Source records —

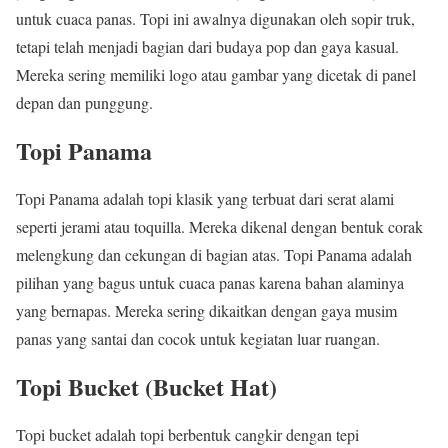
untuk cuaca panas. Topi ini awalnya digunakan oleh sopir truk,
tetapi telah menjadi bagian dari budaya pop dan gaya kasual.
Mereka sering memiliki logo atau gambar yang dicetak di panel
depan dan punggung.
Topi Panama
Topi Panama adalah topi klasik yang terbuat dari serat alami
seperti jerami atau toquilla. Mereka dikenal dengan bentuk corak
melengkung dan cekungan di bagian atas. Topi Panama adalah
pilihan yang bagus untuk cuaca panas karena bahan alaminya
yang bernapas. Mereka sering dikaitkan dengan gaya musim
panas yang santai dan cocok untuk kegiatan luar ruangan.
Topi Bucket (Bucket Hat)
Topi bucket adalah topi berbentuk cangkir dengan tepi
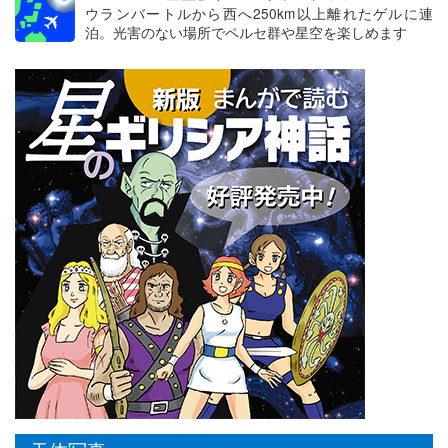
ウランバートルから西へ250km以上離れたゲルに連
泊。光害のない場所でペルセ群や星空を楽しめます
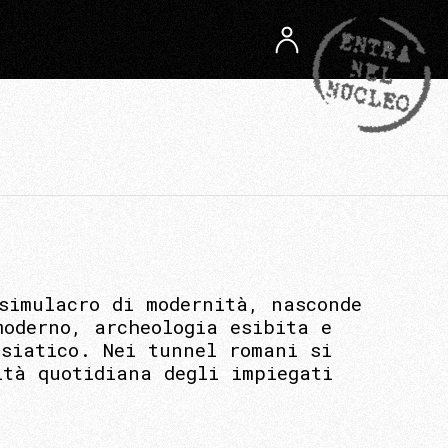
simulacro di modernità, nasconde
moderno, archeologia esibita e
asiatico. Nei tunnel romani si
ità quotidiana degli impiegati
==
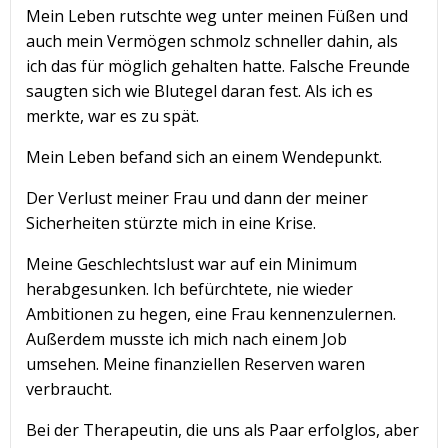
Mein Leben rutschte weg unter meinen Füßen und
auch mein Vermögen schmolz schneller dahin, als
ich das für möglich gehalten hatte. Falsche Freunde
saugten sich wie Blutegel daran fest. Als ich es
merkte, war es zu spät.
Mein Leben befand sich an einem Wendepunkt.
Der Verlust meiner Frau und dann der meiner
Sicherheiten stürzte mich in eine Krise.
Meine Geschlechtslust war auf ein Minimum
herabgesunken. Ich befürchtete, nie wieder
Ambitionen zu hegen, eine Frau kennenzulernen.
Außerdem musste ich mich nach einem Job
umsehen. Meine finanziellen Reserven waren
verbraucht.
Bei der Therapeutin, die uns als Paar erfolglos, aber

TASK DETAILS —
The line above containing "Mein Leben befand sich an einem Wendepunkt.", the line containing "Bei der Therapeutin, die", and every line between them are to be transcribed exactly; no other line is wanted.

WRITTEN REPLY —
Mein Leben befand sich an einem Wendepunkt.
Der Verlust meiner Frau und dann der meiner
Sicherheiten stürzte mich in eine Krise.
Meine Geschlechtslust war auf ein Minimum
herabgesunken. Ich befürchtete, nie wieder
Ambitionen zu hegen, eine Frau kennenzulernen.
Außerdem musste ich mich nach einem Job
umsehen. Meine finanziellen Reserven waren
verbraucht.
Bei der Therapeutin, die uns als Paar erfolglos, aber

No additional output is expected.